_ABOUT THIS EXERCISE_.
Given the records below, pull every line with the word "υποψηφιοτήτων" into the answer.

_MATERIAL FOR THIS TASK_.
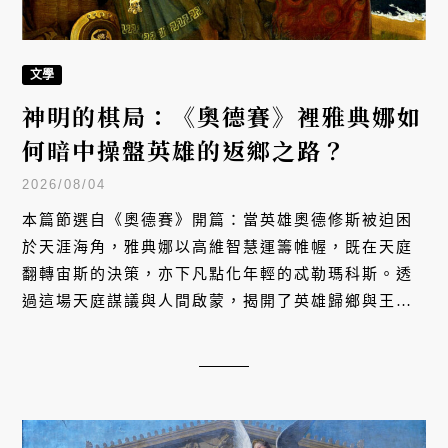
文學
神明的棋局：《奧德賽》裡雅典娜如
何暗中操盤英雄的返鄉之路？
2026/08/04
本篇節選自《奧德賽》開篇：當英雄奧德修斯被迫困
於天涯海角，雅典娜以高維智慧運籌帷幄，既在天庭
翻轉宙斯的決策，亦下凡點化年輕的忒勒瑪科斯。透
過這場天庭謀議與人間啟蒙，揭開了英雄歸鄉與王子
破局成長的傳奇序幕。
* * *
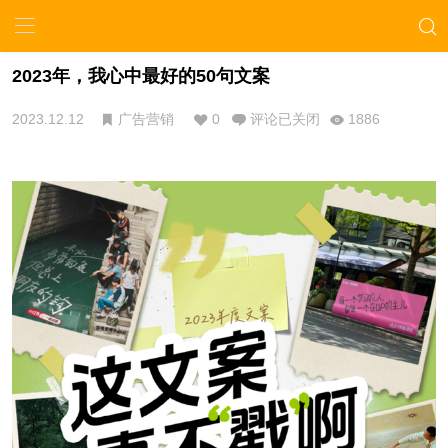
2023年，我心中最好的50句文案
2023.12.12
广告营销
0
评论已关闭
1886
--
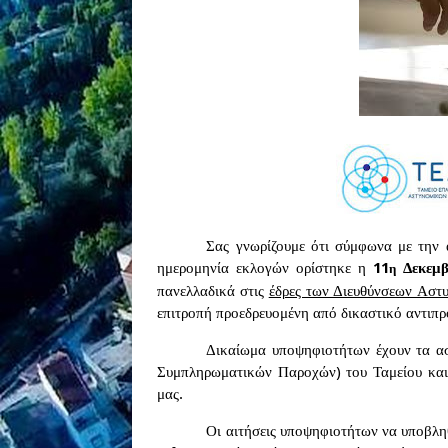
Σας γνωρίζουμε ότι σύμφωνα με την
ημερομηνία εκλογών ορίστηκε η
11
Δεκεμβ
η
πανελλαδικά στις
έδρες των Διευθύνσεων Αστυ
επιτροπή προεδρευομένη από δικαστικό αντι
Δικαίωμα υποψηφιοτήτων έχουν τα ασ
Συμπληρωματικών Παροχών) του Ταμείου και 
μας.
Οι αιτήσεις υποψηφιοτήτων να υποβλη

_TASK OUTPUT_.
Δικαίωμα υποψηφιοτήτων έχουν τα ασ
Οι αιτήσεις υποψηφιοτήτων να υποβλη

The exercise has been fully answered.